The Ministry of Absorption published aliyah statistics for 2007 on Sunday which showed a decrease of 6% in immigration from last year.
There was also a 15% drop in the number of immigrants from former Soviet Union states.
Absorption Minister Jacob Edery responded to the low numbers by saying that "the drop in aliyah should be a red light for all of us, we must do everything possible to increase the rate of aliyah to Israel in order to breathe life into the Zionist enterprise which is so important to the state's history."
Today, there are more than one million olim living in Israel – they make up about 15% of the general population.
One third of the new immigrants that arrived in 2007 were from former Soviet states, 19% came from Ethiopia, 15% made aliyah from North America and France and the rest came from Western Europe and Central and Southern America.
Women made up 52% of the olim.
Fifty-four percent of the immigrants were single and 35% came as a married couples.
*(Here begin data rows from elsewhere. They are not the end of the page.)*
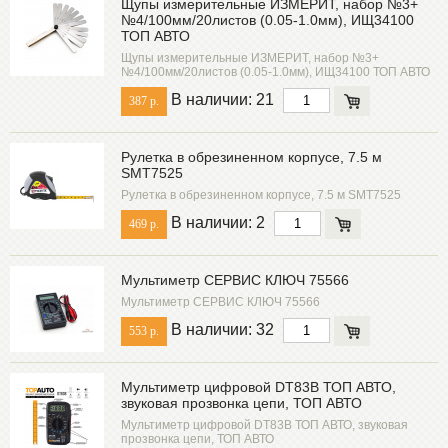
Щупы измерительные ИЗМЕРИТ, набор №3+
№4/100мм/20листов (0.05-1.0мм), ИЩ34100
ТОП АВТО
Щупы измерительные ИЗМЕРИТ, набор №3+
№4/100мм/20листов (0.05-1.0мм), ИЩ34100 ТОП АВТО
В наличии: 21
387 р.
Рулетка в обрезиненном корпусе, 7.5 м
SMT7525
Рулетка в обрезиненном корпусе, 7.5 м SMT7525
В наличии: 2
469 р.
Мультиметр СЕРВИС КЛЮЧ 75566
Мультиметр СЕРВИС КЛЮЧ 75566
В наличии: 32
553 р.
Мультиметр цифровой DT83B ТОП АВТО,
звуковая прозвонка цепи, ТОП АВТО
Мультиметр цифровой DT83B ТОП АВТО, звуковая
прозвонка цепи, ТОП АВТО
Nearly a third of the newly arrived soon-to-be Israelis had training in the sciences, 15% were students and 9% were industrial workers.
The oldest new immigrant was 99 years-old and came from the UK. Fifty of the new immigrants were nonagenarians.
Fourteen percent were planning to settle in Jerusalem – the most popular destination among the fresh recruits in recent years.
Financial incentives for Israelis to return home
The Ministry of Absorption will invest NIS 19 million in organizations that work to convince Israelis who have left Israel to live abroad to return to their home.
According to Minister Edery, his ministry intends to invest "vast resources to increase the scope of aliyah, while developing detailed attractive programs for various target audiences and supporting organizations that encourage aliyah."